### WHAT IS REQUIRED
The answer must be only the lines below from the one holding "Prenumeruokite naujienlaiškį" down to the one holding "pierde confort y confianza al caminar.", ends included, printed exactly; please omit all pictures.

Entries taken from a collection
▼▼▼

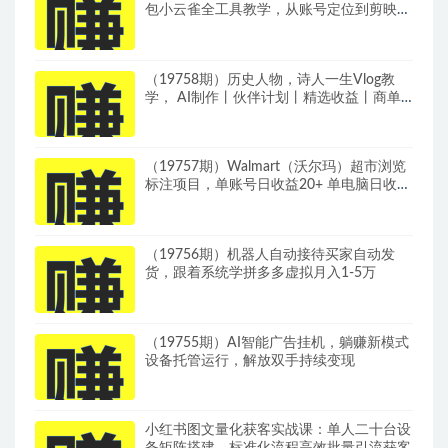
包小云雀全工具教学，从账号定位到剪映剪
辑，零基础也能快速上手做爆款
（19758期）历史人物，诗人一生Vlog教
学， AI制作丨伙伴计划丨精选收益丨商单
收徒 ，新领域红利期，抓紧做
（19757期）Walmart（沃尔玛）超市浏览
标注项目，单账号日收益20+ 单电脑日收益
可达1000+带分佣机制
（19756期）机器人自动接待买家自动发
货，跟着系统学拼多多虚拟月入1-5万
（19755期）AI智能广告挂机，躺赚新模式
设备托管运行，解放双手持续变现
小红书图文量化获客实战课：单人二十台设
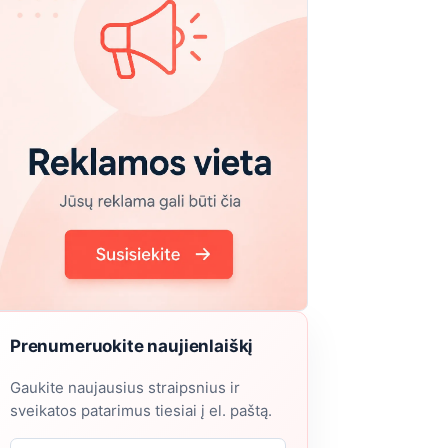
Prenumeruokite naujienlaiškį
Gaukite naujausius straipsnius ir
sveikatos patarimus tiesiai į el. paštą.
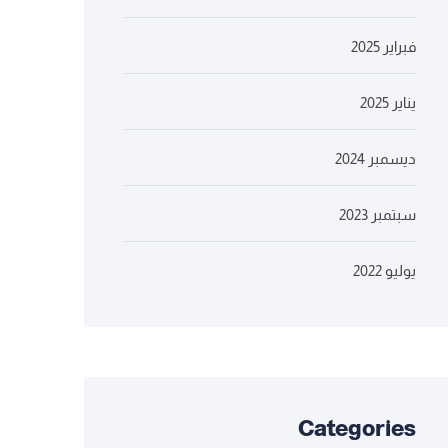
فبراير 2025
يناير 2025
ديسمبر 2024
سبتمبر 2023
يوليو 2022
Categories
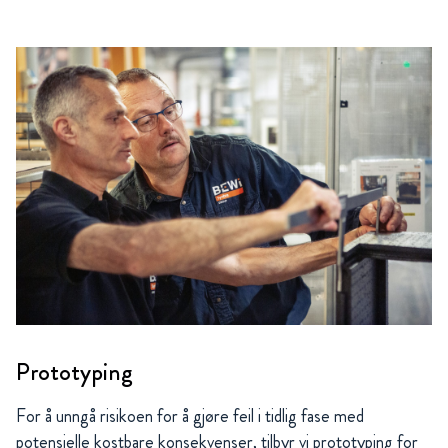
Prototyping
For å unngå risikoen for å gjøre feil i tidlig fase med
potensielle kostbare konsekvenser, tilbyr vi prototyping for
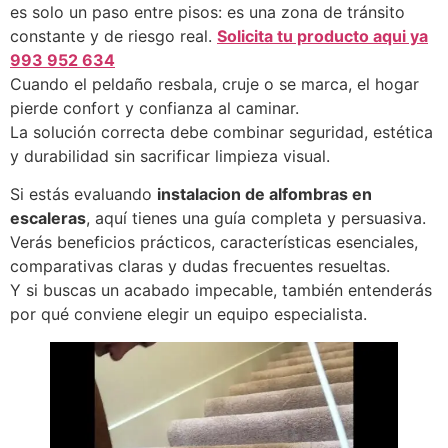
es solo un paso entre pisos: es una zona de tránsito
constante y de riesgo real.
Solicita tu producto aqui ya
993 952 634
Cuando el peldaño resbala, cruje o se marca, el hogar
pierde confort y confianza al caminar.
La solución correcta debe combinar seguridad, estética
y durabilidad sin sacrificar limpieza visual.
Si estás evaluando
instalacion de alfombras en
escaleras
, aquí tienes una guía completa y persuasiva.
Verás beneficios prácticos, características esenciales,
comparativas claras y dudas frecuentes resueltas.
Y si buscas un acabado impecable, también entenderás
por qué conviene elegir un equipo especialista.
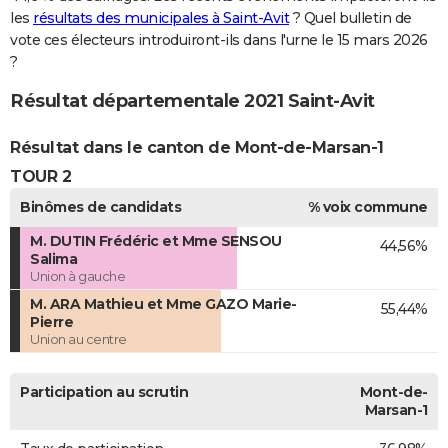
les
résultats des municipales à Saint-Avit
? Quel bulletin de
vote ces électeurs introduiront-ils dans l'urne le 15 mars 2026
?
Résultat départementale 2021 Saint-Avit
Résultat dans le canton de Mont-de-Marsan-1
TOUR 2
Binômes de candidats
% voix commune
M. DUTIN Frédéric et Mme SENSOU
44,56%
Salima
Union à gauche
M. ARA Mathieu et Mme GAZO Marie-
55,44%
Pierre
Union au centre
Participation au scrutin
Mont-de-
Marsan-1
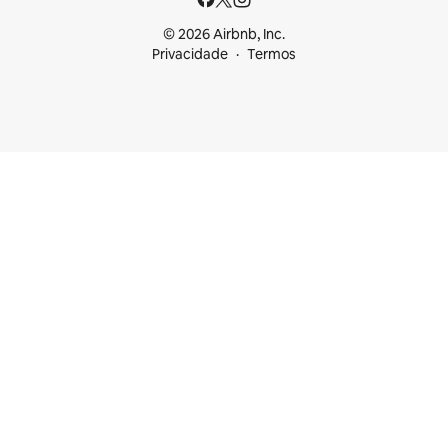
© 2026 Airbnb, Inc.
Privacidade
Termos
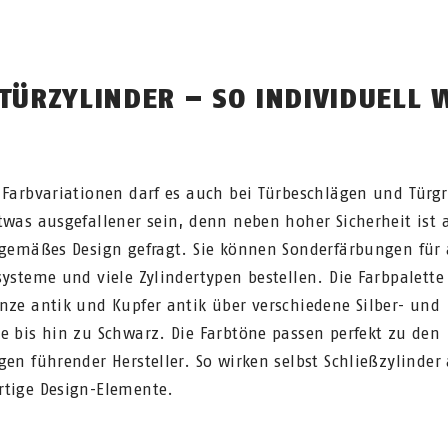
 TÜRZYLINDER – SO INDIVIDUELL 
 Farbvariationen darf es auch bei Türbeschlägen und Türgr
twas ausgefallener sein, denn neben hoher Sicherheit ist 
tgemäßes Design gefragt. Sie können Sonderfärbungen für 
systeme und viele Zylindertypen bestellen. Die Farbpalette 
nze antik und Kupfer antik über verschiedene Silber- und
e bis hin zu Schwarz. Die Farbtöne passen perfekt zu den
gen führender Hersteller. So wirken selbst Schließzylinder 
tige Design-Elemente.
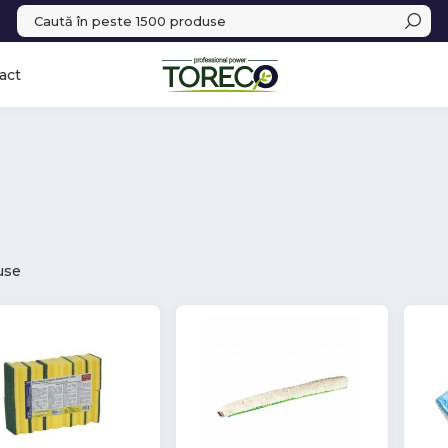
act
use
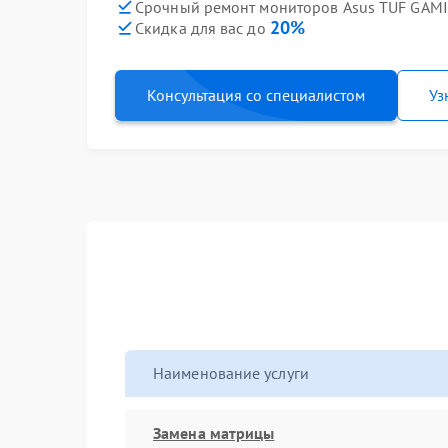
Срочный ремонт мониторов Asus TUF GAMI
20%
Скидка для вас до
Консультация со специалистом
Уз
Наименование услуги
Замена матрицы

▲▲▲

### EXERCISE SOLUTION
Prenumeruokite naujienlaiškį
Gaukite naujausius straipsnius ir
sveikatos patarimus tiesiai į el. paštą.
فبراير 2025
يناير 2025
ديسمبر 2024
سبتمبر 2023
يوليو 2022
Categories
Prototyping
For å unngå risikoen for å gjøre feil i tidlig fase med
potensielle kostbare konsekvenser, tilbyr vi prototyping for
es solo un paso entre pisos: es una zona de tránsito
constante y de riesgo real.
Solicita tu producto aqui ya
993 952 634
Cuando el peldaño resbala, cruje o se marca, el hogar
pierde confort y confianza al caminar.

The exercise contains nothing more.